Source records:

_____

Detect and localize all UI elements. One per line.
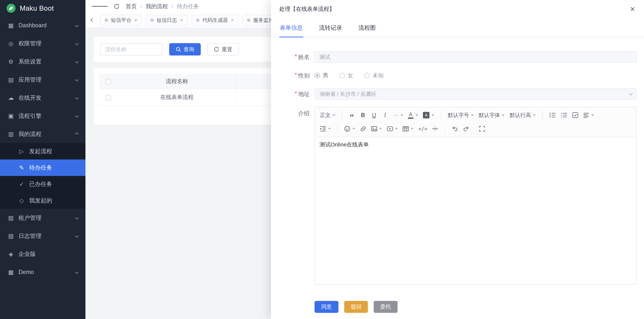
sidebar-item-tenant[interactable]: ▧ 租户管理	[0, 209, 86, 227]
undo-button[interactable]	[450, 124, 460, 134]
ordered-list-button[interactable]	[558, 110, 569, 120]
demo-icon: ▩	[8, 269, 14, 276]
tabs-scroll-left-icon[interactable]	[89, 19, 96, 22]
divider-button[interactable]	[430, 124, 440, 134]
tab-flow-records[interactable]: 流转记录	[319, 20, 342, 37]
rich-text-editor: 正文 “ B U I ···	[314, 107, 636, 285]
reject-button[interactable]: 驳回	[344, 301, 368, 313]
select-all-checkbox[interactable]	[106, 79, 111, 84]
redo-button[interactable]	[461, 124, 471, 134]
sidebar-item-workflow-engine[interactable]: ▣ 流程引擎	[0, 107, 86, 125]
font-size-select[interactable]: 默认字号	[446, 110, 476, 120]
sidebar-menu: ▦ Dashboard ◎ 权限管理 ⚙ 系统设置 ▤ 应用管理 ☁ 在	[0, 17, 86, 319]
todo-list-button[interactable]	[570, 110, 580, 120]
sidebar-item-label: 在线开发	[18, 94, 42, 102]
breadcrumb-my-process[interactable]: 我的流程	[146, 3, 168, 10]
page-tab-label: 短信日志	[156, 17, 177, 24]
bold-button[interactable]: B	[358, 110, 368, 120]
form-row-name: * 姓名 测试	[277, 51, 637, 63]
tab-form-info[interactable]: 表单信息	[279, 20, 303, 37]
caret-down-icon	[328, 128, 331, 129]
close-icon[interactable]: ×	[180, 18, 183, 23]
process-name-input[interactable]	[100, 43, 163, 56]
sidebar-item-label: 系统设置	[18, 58, 42, 66]
workflow-engine-icon: ▣	[8, 112, 14, 119]
close-icon[interactable]: ×	[630, 5, 635, 13]
logo: Maku Boot	[0, 0, 86, 17]
chevron-down-icon	[75, 270, 78, 274]
sidebar-item-demo[interactable]: ▩ Demo	[0, 263, 86, 281]
paragraph-style-select[interactable]: 正文	[318, 110, 337, 120]
gender-radio-female[interactable]: 女	[340, 72, 353, 79]
quote-button[interactable]: “	[347, 110, 357, 120]
caret-down-icon	[432, 115, 434, 116]
my-process-icon: ▥	[8, 131, 14, 137]
chevron-up-icon	[75, 132, 78, 136]
sidebar-item-label: 租户管理	[18, 214, 42, 222]
sidebar-item-label: 日志管理	[18, 232, 42, 240]
logo-text: Maku Boot	[20, 4, 54, 12]
line-height-select[interactable]: 默认行高	[508, 110, 538, 120]
sidebar-item-initiated[interactable]: ◇ 我发起的	[0, 192, 86, 209]
italic-button[interactable]: I	[380, 110, 390, 120]
app-root: Maku Boot ▦ Dashboard ◎ 权限管理 ⚙ 系统设置 ▤ 应用…	[0, 0, 644, 319]
tab-dot-icon	[150, 19, 154, 22]
sidebar-item-todo-tasks[interactable]: ✎ 待办任务	[0, 160, 86, 176]
more-styles-select[interactable]: ···	[391, 110, 405, 120]
table-select[interactable]	[400, 124, 416, 134]
reset-button[interactable]: 重置	[207, 43, 239, 56]
sidebar-item-label: Demo	[18, 269, 34, 275]
page-tab-code-generator[interactable]: 代码生成器 ×	[192, 15, 238, 26]
page-tab-label: 服务监控	[253, 17, 274, 24]
row-checkbox[interactable]	[106, 95, 111, 100]
indent-select[interactable]	[318, 124, 333, 134]
align-select[interactable]	[581, 110, 596, 120]
collapse-sidebar-icon[interactable]	[92, 5, 108, 8]
sidebar-item-my-process[interactable]: ▥ 我的流程	[0, 125, 86, 143]
address-select[interactable]: 湖南省 / 长沙市 / 岳麓区	[314, 88, 636, 100]
caret-down-icon	[400, 115, 403, 116]
breadcrumb-home[interactable]: 首页	[126, 3, 137, 10]
refresh-page-icon[interactable]	[114, 4, 120, 9]
initiated-icon: ◇	[18, 197, 25, 204]
sidebar-item-system-settings[interactable]: ⚙ 系统设置	[0, 53, 86, 71]
sidebar-item-start-process[interactable]: ▷ 发起流程	[0, 143, 86, 160]
close-icon[interactable]: ×	[134, 18, 138, 23]
ordered-list-icon	[560, 112, 567, 118]
delegate-button[interactable]: 委托	[374, 301, 398, 313]
font-family-select[interactable]: 默认字体	[477, 110, 507, 120]
code-block-button[interactable]: </>	[416, 124, 429, 134]
page-tab-sms-log[interactable]: 短信日志 ×	[146, 15, 188, 26]
link-button[interactable]	[358, 124, 368, 134]
video-select[interactable]	[385, 124, 400, 134]
sidebar-item-dashboard[interactable]: ▦ Dashboard	[0, 17, 86, 35]
caret-down-icon	[502, 115, 505, 116]
sidebar-item-app-management[interactable]: ▤ 应用管理	[0, 71, 86, 89]
image-icon	[371, 126, 377, 132]
sidebar-submenu-my-process: ▷ 发起流程 ✎ 待办任务 ✓ 已办任务 ◇ 我发起的	[0, 143, 86, 209]
fullscreen-button[interactable]	[477, 124, 487, 134]
page-tab-sms-platform[interactable]: 短信平台 ×	[100, 15, 142, 26]
query-button[interactable]: 查询	[169, 43, 201, 56]
gender-radio-unknown[interactable]: 未知	[364, 72, 384, 79]
sidebar-item-done-tasks[interactable]: ✓ 已办任务	[0, 176, 86, 192]
gender-radio-male[interactable]: 男	[314, 72, 328, 79]
bullet-list-button[interactable]	[547, 110, 558, 120]
sidebar-item-online-dev[interactable]: ☁ 在线开发	[0, 89, 86, 107]
sidebar-item-permissions[interactable]: ◎ 权限管理	[0, 35, 86, 53]
emoji-select[interactable]	[342, 124, 357, 134]
sidebar-item-enterprise[interactable]: ◈ 企业版	[0, 245, 86, 263]
highlight-color-select[interactable]: A	[421, 110, 436, 120]
tab-flow-diagram[interactable]: 流程图	[358, 20, 376, 37]
close-icon[interactable]: ×	[231, 18, 234, 23]
name-field[interactable]: 测试	[314, 51, 636, 63]
sidebar-item-logs[interactable]: ▨ 日志管理	[0, 227, 86, 245]
drawer-header: 处理【在线表单流程】 ×	[271, 0, 644, 17]
todo-task-icon: ✎	[18, 164, 25, 171]
font-color-select[interactable]: A	[406, 110, 420, 120]
image-select[interactable]	[369, 124, 384, 134]
underline-button[interactable]: U	[369, 110, 379, 120]
approve-button[interactable]: 同意	[314, 301, 338, 313]
editor-content[interactable]: 测试Online在线表单	[315, 137, 636, 284]
breadcrumb: 首页 / 我的流程 / 待办任务	[126, 3, 199, 10]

_____

> _Brief_
Please report every line in the entries above that holds the string "editor".

> _Written solution_
rich-text-editor: 正文 “ B U I ···	[314, 107, 636, 285]
editor-content[interactable]: 测试Online在线表单	[315, 137, 636, 284]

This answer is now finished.